Start Klassenkampf Frauen Misstrauensantrag gegen stv. Landeshauptmann scheitert

Misstrauensantrag gegen stv. Landeshauptmann scheitert

In Tirol wurde innerhalb kurzer Zeit bereits der zweite Misstrauensantrag gegen Mitglieder der Landesregierung vorbereitet. Dieses Mal richtete er sich gegen den Landeshauptmann-Stellvertreter Josef Geisler (ÖVP).

Innsbruck. In Tirol gehen seit Wochen die politischen Wogen hoch. Bei einem Treffen von Vertretern der Tiroler Landesregierung mit Gegnern des Baus eines Wasserkraftwerks beschimpfte LHStv Josef Geisler eine Umweltschützerin vor laufender Kamera als „widerwärtiges Luder“. Die ebenfalls anwesende, stellvertretende Landeshauptfrau der Grünen, Ingrid Felipe, in deren Richtung Geisler die Worte sagte, ignorierte die Aussage vor Ort und gibt wenig überzeugend an, nichts gehört zu haben. Bevor sich Geisler nach mehreren Tagen zu einer halbherzigen persönlichen Entschuldigung durchringen konnte, hatte er erklärt, dass „Luder“ in der Jägersprache einen Köder bezeichne und somit nicht zwingend negativ konnotiert sei.

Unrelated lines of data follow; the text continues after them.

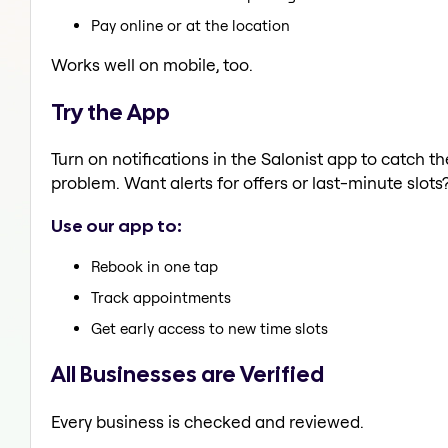
Pay online or at the location
Works well on mobile, too.
Try the App
Turn on notifications in the Salonist app to catch 
problem. Want alerts for offers or last-minute slots
Use our app to:
Rebook in one tap
Track appointments
Get early access to new time slots
All Businesses are Verified
Every business is checked and reviewed.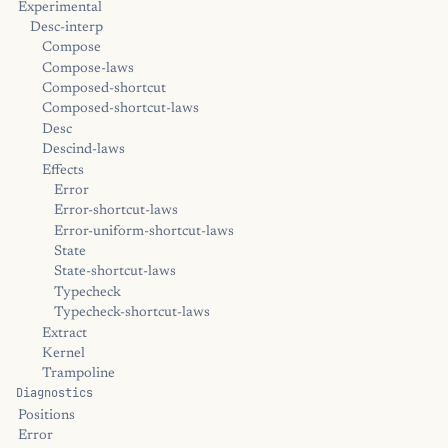
Experimental
Desc-interp
Compose
Compose-laws
Composed-shortcut
Composed-shortcut-laws
Desc
Descind-laws
Effects
Error
Error-shortcut-laws
Error-uniform-shortcut-laws
State
State-shortcut-laws
Typecheck
Typecheck-shortcut-laws
Extract
Kernel
Trampoline
Diagnostics
Positions
Error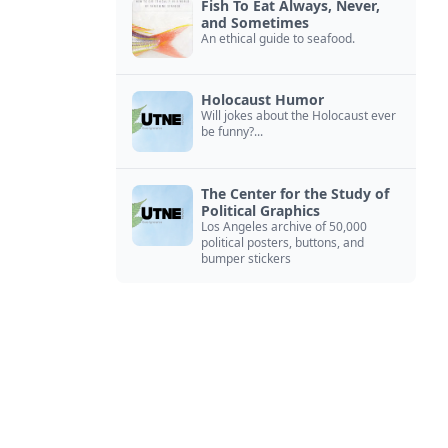
Fish To Eat Always, Never,
and Sometimes
An ethical guide to seafood.
Holocaust Humor
Will jokes about the Holocaust ever
be funny?...
The Center for the Study of
Political Graphics
Los Angeles archive of 50,000
political posters, buttons, and
bumper stickers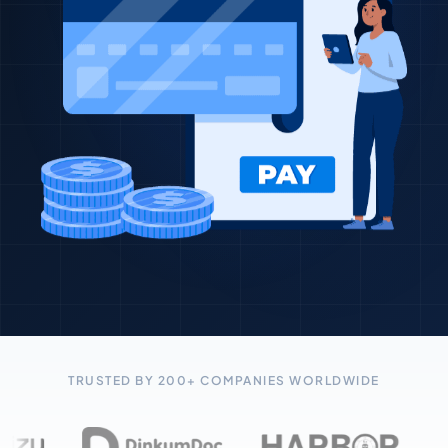
TRUSTED BY 200+ COMPANIES WORLDWIDE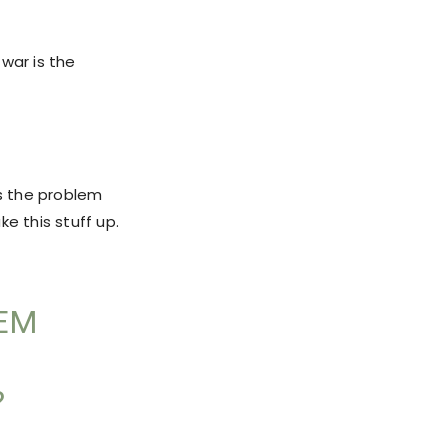
war is the
us the problem
e this stuff up.
LEM
?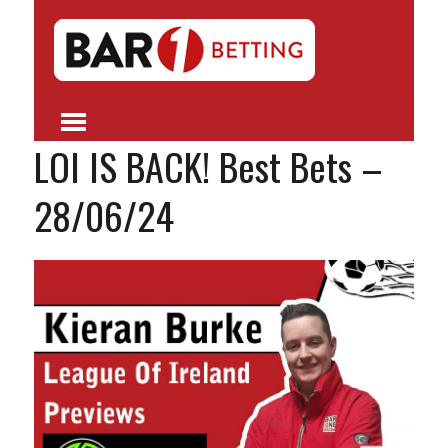
LOI IS BACK! Best Bets –
28/06/24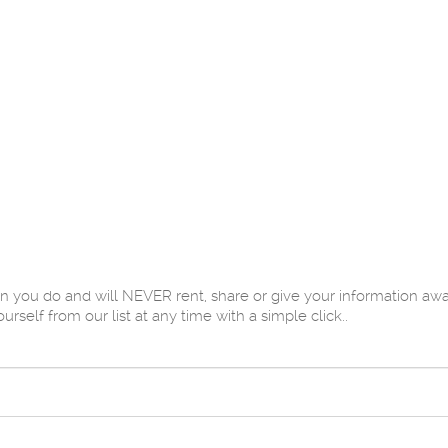
u do and will NEVER rent, share or give your information away 
elf from our list at any time with a simple click..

Die Opposition bereitete nun einen Misstrauensantrag gegen Josef Geisler vor. Der Aufhänger für den Antrag war zwar die Aussage Geislers gegenüber der Umweltschützerin, wurde aber um viele Punkte erweitert (Gatterjagd, Achenseebahn, Sport-Events). Diese Erweiterung dient der SPÖ Tirol nun als Begründung, den Antrag nicht zu unterstützen, sodass der Antrag nicht das nötige Quorum an Unterschriften zur Behandlung im Landtag erreicht. So bewahren die Sozialdemokraten auch die sich damals entrüstet gezeigten Grünen davor, in der Angelegenheit eventuell gegen ihren Koalitionspartner zu stimmen.

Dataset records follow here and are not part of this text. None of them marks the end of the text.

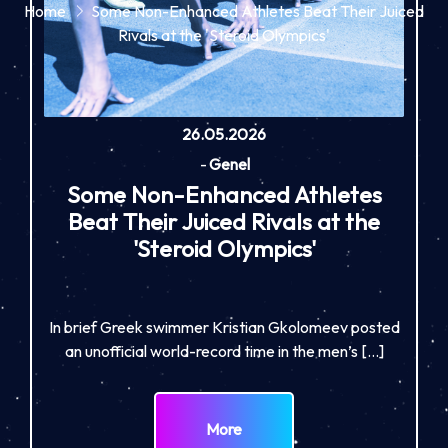
Home
Some Non-Enhanced Athletes Beat Their Juiced
Rivals at the 'Steroid Olympics'
26.05.2026
-
Genel
Some Non-Enhanced Athletes
Beat Their Juiced Rivals at the
'Steroid Olympics'
In brief Greek swimmer Kristian Gkolomeev posted
an unofficial world-record time in the men’s […]
More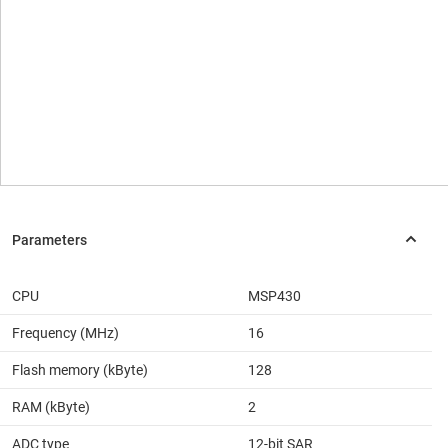
CPU
MSP430
Frequency (MHz)
16
Flash memory (kByte)
128
RAM (kByte)
2
ADC type
12-bit SAR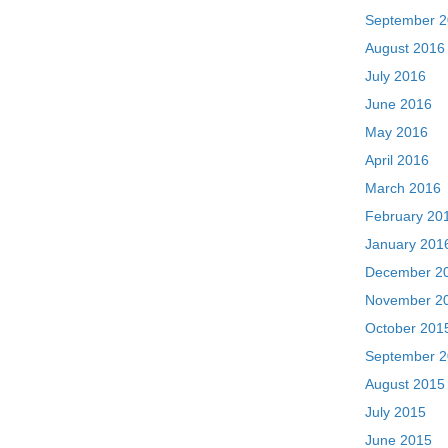
September 
August 2016
July 2016
June 2016
May 2016
April 2016
March 2016
February 20
January 201
December 2
November 2
October 201
September 
August 2015
July 2015
June 2015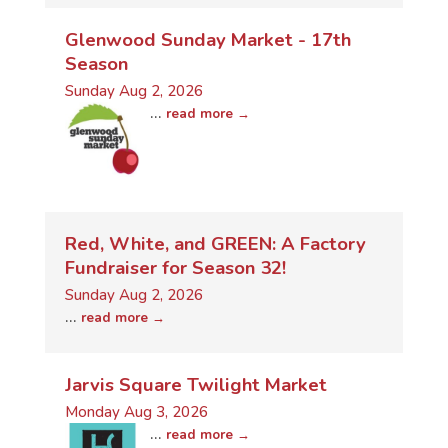
Glenwood Sunday Market - 17th
Season
Sunday Aug 2, 2026
...
read more
Red, White, and GREEN: A Factory
Fundraiser for Season 32!
Sunday Aug 2, 2026
...
read more
Jarvis Square Twilight Market
Monday Aug 3, 2026
...
read more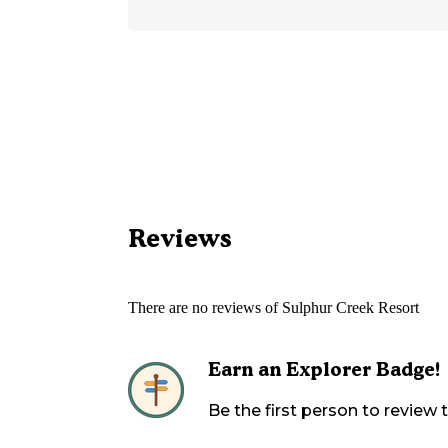
Reviews
There are no reviews of
Sulphur Creek Resort
Earn an Explorer Badge!
Be the first person to review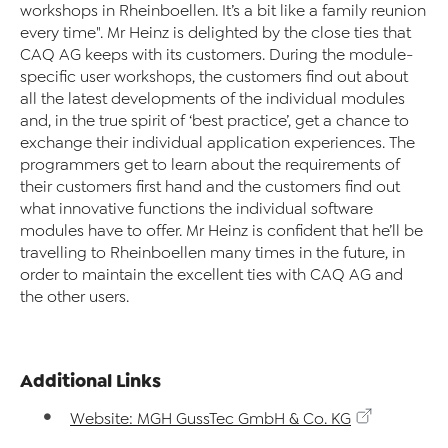
workshops in Rheinboellen. It’s a bit like a family reunion
every time". Mr Heinz is delighted by the close ties that
CAQ AG keeps with its customers. During the module-
specific user workshops, the customers find out about
all the latest developments of the individual modules
and, in the true spirit of ‘best practice’, get a chance to
exchange their individual application experiences. The
programmers get to learn about the requirements of
their customers first hand and the customers find out
what innovative functions the individual software
modules have to offer. Mr Heinz is confident that he’ll be
travelling to Rheinboellen many times in the future, in
order to maintain the excellent ties with CAQ AG and
the other users.
Additional Links
Website: MGH GussTec GmbH & Co. KG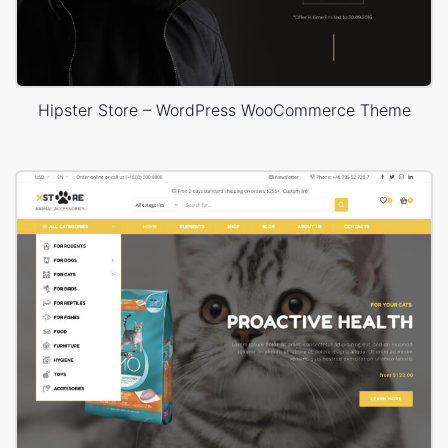
Hipster Store – WordPress WooCommerce Theme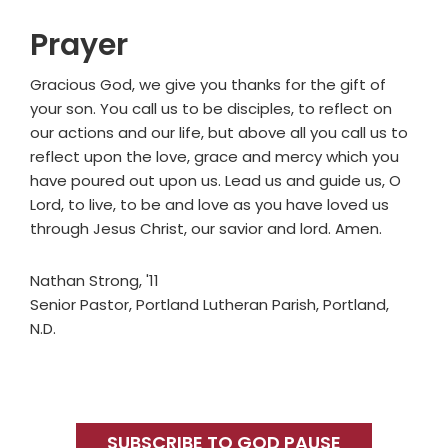
Prayer
Gracious God, we give you thanks for the gift of
your son. You call us to be disciples, to reflect on
our actions and our life, but above all you call us to
reflect upon the love, grace and mercy which you
have poured out upon us. Lead us and guide us, O
Lord, to live, to be and love as you have loved us
through Jesus Christ, our savior and lord. Amen.
Nathan Strong, '11
Senior Pastor, Portland Lutheran Parish, Portland,
N.D.
Primary
Sidebar
SUBSCRIBE TO GOD PAUSE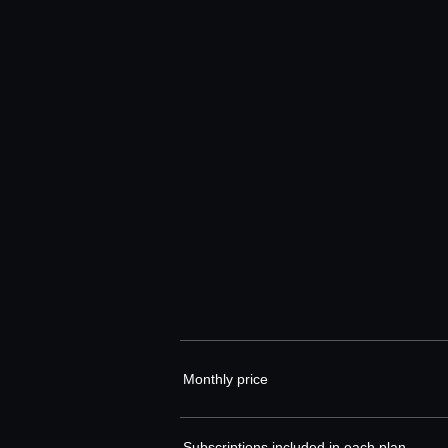
Monthly price
Subscriptions included in each plan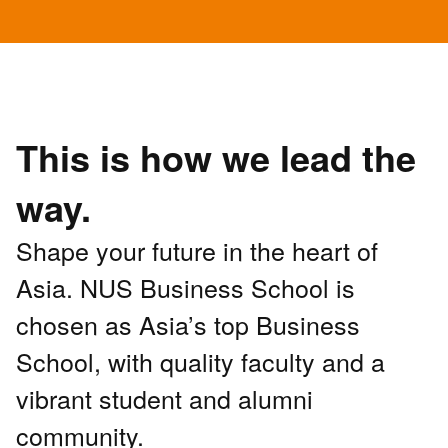
This is how we lead the
way.
Shape your future in the heart of
Asia. NUS Business School is
chosen as Asia’s top Business
School, with quality faculty and a
vibrant student and alumni
community.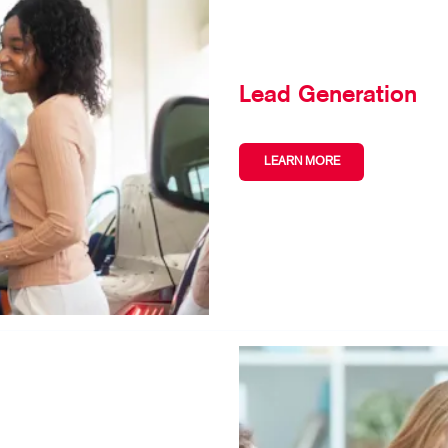
Lead Generation
LEARN MORE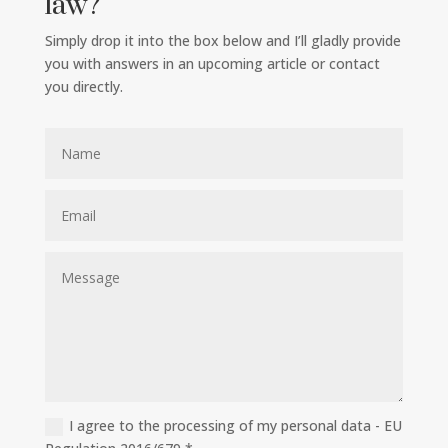
law?
Simply drop it into the box below and I’ll gladly provide
you with answers in an upcoming article or contact
you directly.
I agree to the processing of my personal data - EU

Dornauers Anbiederungskurs

Gegen den Tiroler SP-Chef Georg Dornauer selbst werden immer wieder Sexismus-Vorwürfe laut. Ihm ist es offensichtlich egal, dass seine eigene Bundespartei Geislers Sager in einer Aussendung als „Gift für die demokratische Kultur“, was „man so nicht hinnehmen“ dürfe, bezeichnet hatte. Die SPÖ hatte bereits den Misstrauensantrag gegen Gesundheitslandesrat Tilg (ÖVP) lange hinausgezögert. Tilg wird von der Opposition für die späte Reaktion des Landes auf die Corona-Fälle in Ischgl verantwortlich gemacht.

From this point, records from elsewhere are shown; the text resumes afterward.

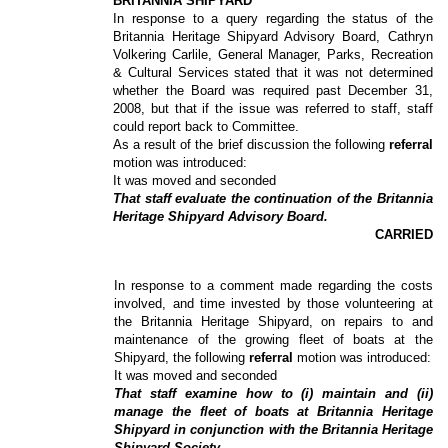
BRITANNIA SHIPYARD
In response to a query regarding the status of the
Britannia Heritage Shipyard Advisory Board, Cathryn
Volkering Carlile, General Manager, Parks, Recreation
& Cultural Services stated that it was not determined
whether the Board was required past December 31,
2008, but that if the issue was referred to staff, staff
could report back to Committee.
As a result of the brief discussion the following
referral
motion was introduced:
It was moved and seconded
That staff evaluate the continuation of the Britannia
Heritage Shipyard Advisory Board.
CARRIED
In response to a comment made regarding the costs
involved, and time invested by those volunteering at
the Britannia Heritage Shipyard, on repairs to and
maintenance of the growing fleet of boats at the
Shipyard, the following
referral
motion was introduced:
It was moved and seconded
That staff examine how to (i) maintain and (ii)
manage the fleet of boats at Britannia Heritage
Shipyard in conjunction with the Britannia Heritage
Shipyard Society.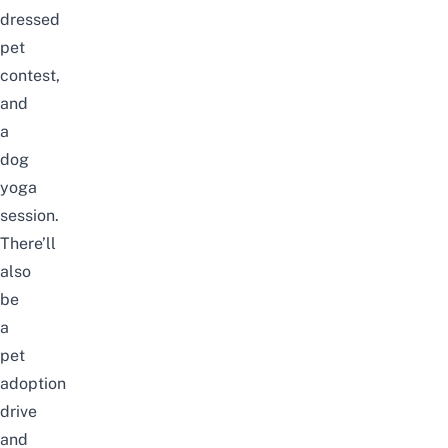
dressed
pet
contest,
and
a
dog
yoga
session.
There’ll
also
be
a
pet
adoption
drive
and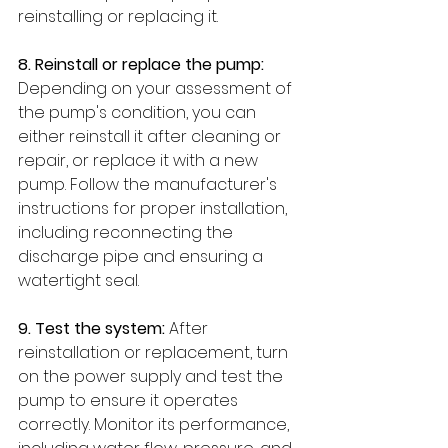
reinstalling or replacing it.
8. Reinstall or replace the pump: 
Depending on your assessment of 
the pump's condition, you can 
either reinstall it after cleaning or 
repair, or replace it with a new 
pump. Follow the manufacturer's 
instructions for proper installation, 
including reconnecting the 
discharge pipe and ensuring a 
watertight seal.
9. Test the system: 
After 
reinstallation or replacement, turn 
on the power supply and test the 
pump to ensure it operates 
correctly. Monitor its performance, 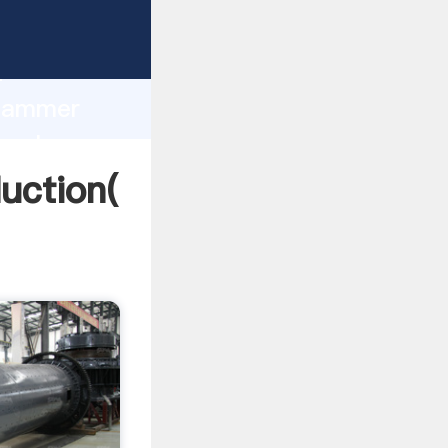
ing
h
 Hammer
g values
uction(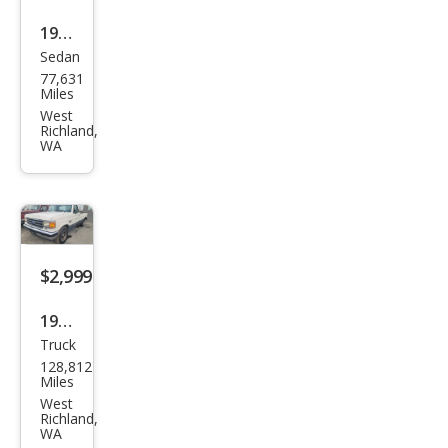
1973
Sedan
Ford
77,631
F-
Miles
250
West
Richland,
WA
$2,999
1991
Truck
Ford
128,812
F-
Miles
150
West
Richland,
XLT
WA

Die Grundorganisation der Partei der Arbeit in Tirol erklärt, dass Misstrauensanträge Teil des politischen Spiels der bürgerlichen Parteien sind und nur dazu dienen, den Eindruck zu erwecken, bürgerliche Politik wäre eine Frage von Anstand und Kompetenz. Die GO der PdA betont, dass die Unterdrückung der Frau Teil des Kapitalismus ist und ihre Befreiung nicht auf einen korrekten Sprachgebrauch reduziert werden kann. Auch was den Kraftwerksbau und andere Fragen angeht, wird festgehalten, dass es egal ist, ob es von einem Politiker mit politisch korrektem Sprachgebrauch vorangetrieben wird oder nicht. Die Interessen der Arbeiterklasse, des Volkes und der Frauen werden von allen bürgerlichen Parteien in der Praxis denen des Kapitals untergeordnet.